With his small stature, he owed his education to his god-father Pierre Baptiste Simon, also a free-person of color. By the age of 20, he was fluent in French, Creole and was able to communicate in Latin. He enjoyed repeating the words of Epictetus, a Greek philosopher who has lived most of his life as a slave. He read Machiavelli and Abbe Raynal who through their writings on slavery have also influenced Toussaint Louverture speeches. He may have also benefited from the teachings of the Jesuits missionaries as well.
Toussaint Breda as a free-man,was a Jacobin who first fought with the Spanish against the French and then switched allegiance to the French when slavery was abolished. He fought the Spaniards and the English on behalf of Saint Domingue. He helped transform the slave insurgency of 1791 into a revolutionary movement. He became instrumental in taking control of the whole island to create a de-facto autonomous colony against the wishes of Napoleon Bonaparte. He restored the plantation system using a” paid labor system” and negotiated trade treaties between the United States and United Kingdom while he maintained a well-disciplined army. He promulgated an autonomist constitution in 1801 for the colony and self-proclaimed himself “Governor-for-life”. He established Catholicism as the only official religion of the land.
Little is known for sure about Toussaint Breda and his parents. Biographers claim that family traditions named his Grand-father as “Gaou Guinou”, a son of King Allada (Arrada) of the kingdom of Great Allada (Arrada), believed to be the actual Benin. Toussaint mother was the second wife of Gaou Guinou and Toussaint was the eldest of seven (7) children. We know also that he married Suzanne Simone Baptiste probably his cousin who gave him two sons Isaac and Saint-Jean. He adopted Placide, a son born from a previous union of Suzanne with a mulattoe, Seraphin Leclerc and had two more children from extra-marital affairs. At the end of his life, he told General Caffarelli that he fathered 16 children with multiple women. Toussaint was considered a devout Roman Catholic and did not practice Voodoo. He may have been a freemason because of the symbol he used on his signature.
Through his military and political career, Toussaint has always used secretaries to prepare most of his correspondence. He may have been a well-known leader but he developed a lasting friendship with Jean Baptiste Bailey (1746-1805), born on the island of Goree, in Senegal and raised from the rank of slave in Saint Domingue to Captain of Infantry and finally member of the National Convention and the Council of the Five Hundred in France until 1797. A surname of “Mars” was given to him and survived Toussaint in Haiti’s fight for freedom.

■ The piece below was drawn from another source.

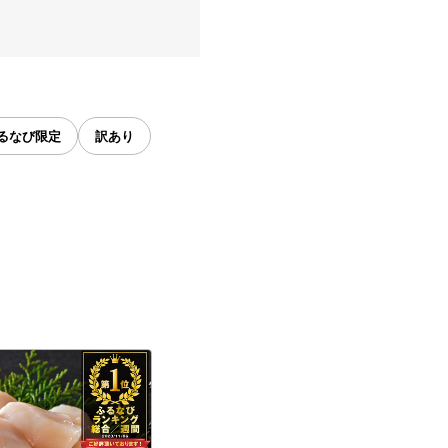
るなび限定
訳あり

He returned to Haiti with the army of Charles Leclerc in 1802 until his arrest and deportation to the fortress of Belle Ile where he remained prisoner until his death in 1805.Their military and political knowledge saved the gains of the first black insurrection (Nov 1791). Toussaint used to say: “I was born a slave but nature gave me the soul of a free man”. When he joined the revolutionary troops of George Biassou as a “doctor” to the troops, he was given a small detachment under his command. He became involved in the negotiations between the rebels and the French Governor Blanchelande to provide better conditions for the slaves until the offers were rejected. He became instrumental in avoiding the massacre of many white prisoners by Biassou.

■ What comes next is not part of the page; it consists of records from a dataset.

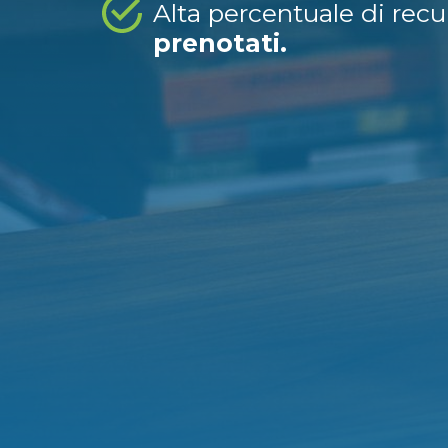
Alta percentuale di rec
prenotati.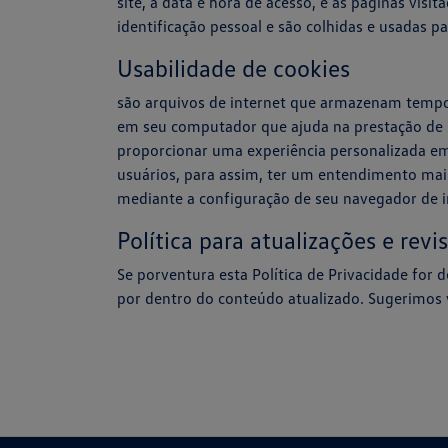
site, a data e hora de acesso, e as páginas vis
identificação pessoal e são colhidas e usadas pa
Usabilidade de cookies
são arquivos de internet que armazenam tempora
em seu computador que ajuda na prestação de s
proporcionar uma experiência personalizada em
usuários, para assim, ter um entendimento mais
mediante a configuração de seu navegador de i
Política para atualizações e revi
Se porventura esta Política de Privacidade for
por dentro do conteúdo atualizado. Sugerimos v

The year 1792 saw Toussaint Breda as a leader helping an alliance between the rebels and the Spanish forces to form the West Condon, at the Post of La Tannerie, separating the rebels from the colonial French troops. He started to play an important role throughout the revolution until finally, La Tannerie was taken by the French troops led by General Etienne Laveaux and through his military tactics, Toussaint was recognized as a significant military leader. He was given the name of “Toussaint Louverture”. Others believe that he received this name because of the space he exhibited between his upper front teeth. In any way, Toussaint has begun to use the language of Freedom and Equality associated with the French revolution and become committed to the idea of a complete abolition of slavery. He addressed the rebels saying:” I have undertaken vengeance and I want Liberty and Equality to reign over Saint Domingue”. On the same day Sonthonax proclaimed the emancipation for all slaves and on the 4th of February 1794, the French Revolutionary Government in France proclaimed the abolition of Slavery.
The French revolution may be regarded as the most important event in modern history. Even more radical than the English or American Revolution, it bears more impact on 19th century Europe. The ultimate fall of the Bourbons behind the liberalism and nationalism, resonated throughout Europe and later the major socialist revolutions of the twentieth century in Russia, China and even Cuba were inspired from the French example.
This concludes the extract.